The principal investigator previously developed an adaptive algorithm for solving the Poisson problem in complex three-dimensional domains. This algorithm found immediate application in modeling the electric field produced by surgically implanted defibrillators as a guide to electrode placement for the cardiologist, where the algorithm reduced solution times from 3 hours to less than 10 minutes.
A logical next step is the pursuit of more demanding applications, such as those with an inverse problem formulation. The inverse problem seeks to identify volume energy sources on the basis of electric field measurements on the surface or magnetic field measurements outside of the modeled domain. In general, there is no unique solution unless some a-priori knowledge of the sources is exploited. Inverse problems can be formulated for many applications with domains governed by partial differential equations. They are computationally intensive because many forward computations are typically required for a solution to the inverse problem.

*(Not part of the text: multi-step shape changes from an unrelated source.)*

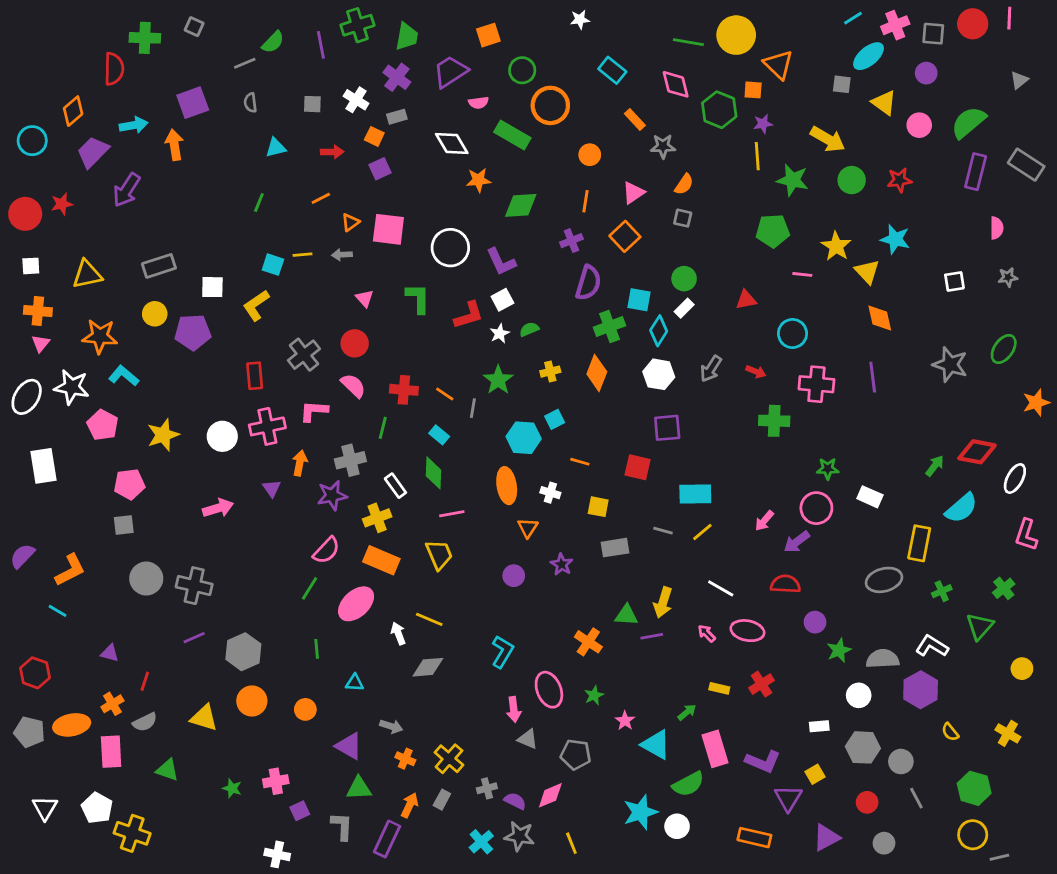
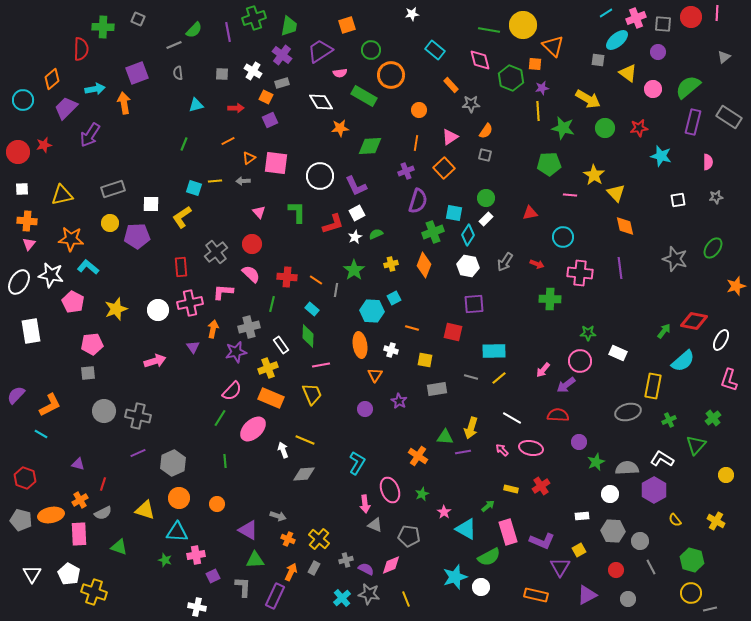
cyan star: (895, 239) -> (661, 156), moved
cyan triangle: (355, 683) -> (177, 532), moved, size x1.6

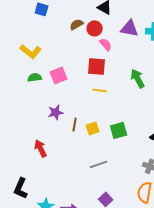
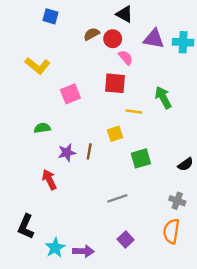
green semicircle: (35, 77) -> (42, 128), moved
yellow line: (100, 90) -> (134, 112), moved
purple star: (56, 112) -> (67, 153), moved
yellow square: (93, 128) -> (115, 134), moved

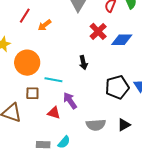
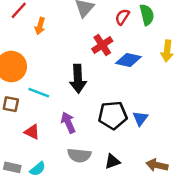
orange arrow: (45, 25) -> (40, 26), turned -48
black arrow: (83, 63) -> (78, 79), size x1.6
purple arrow: (70, 101) -> (68, 123), moved

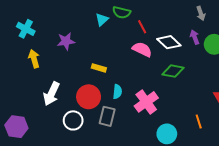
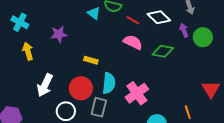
cyan triangle: (102, 20) -> (94, 13), turned -40
red line: (142, 27) -> (133, 20), turned -32
white diamond: (169, 42) -> (159, 17), moved
green diamond: (173, 71) -> (163, 51), moved
cyan semicircle: (117, 92) -> (109, 83), size x1.5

The primary aim of this work is to develop an efficient and practical inverse algorithm based on a hierarchical spatial decomposition of the domain, integrate it with the existing forward algorithm, and disseminate it to researchers with a need to solve such problems. Cardiology and neurology are examples of two fields that can benefit from the availability of such tools. In clinical applications, these tools can prove invaluable in the diagnosis and treatment of disease. In research applications, these tools can improve our knowledge of the fundamental behavior of the system.